(Source data)

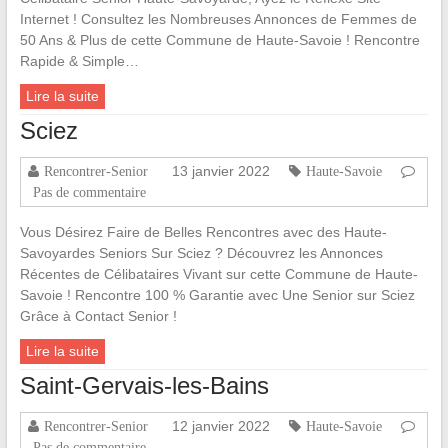
Internet ! Consultez les Nombreuses Annonces de Femmes de
50 Ans & Plus de cette Commune de Haute-Savoie ! Rencontre
Rapide & Simple…
Lire la suite
Sciez
13 janvier 2022
Rencontrer-Senior
Haute-Savoie
Pas de commentaire
Vous Désirez Faire de Belles Rencontres avec des Haute-
Savoyardes Seniors Sur Sciez ? Découvrez les Annonces
Récentes de Célibataires Vivant sur cette Commune de Haute-
Savoie ! Rencontre 100 % Garantie avec Une Senior sur Sciez
Grâce à Contact Senior !
Lire la suite
Saint-Gervais-les-Bains
12 janvier 2022
Rencontrer-Senior
Haute-Savoie
Pas de commentaire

(End Source data)

Retype the records in full, exactly as given, and omit the pictures.

Internet ! Consultez les Nombreuses Annonces de Femmes de
50 Ans & Plus de cette Commune de Haute-Savoie ! Rencontre
Rapide & Simple…
Lire la suite
Sciez
13 janvier 2022
Rencontrer-Senior
Haute-Savoie
Pas de commentaire
Vous Désirez Faire de Belles Rencontres avec des Haute-
Savoyardes Seniors Sur Sciez ? Découvrez les Annonces
Récentes de Célibataires Vivant sur cette Commune de Haute-
Savoie ! Rencontre 100 % Garantie avec Une Senior sur Sciez
Grâce à Contact Senior !
Lire la suite
Saint-Gervais-les-Bains
12 janvier 2022
Rencontrer-Senior
Haute-Savoie
Pas de commentaire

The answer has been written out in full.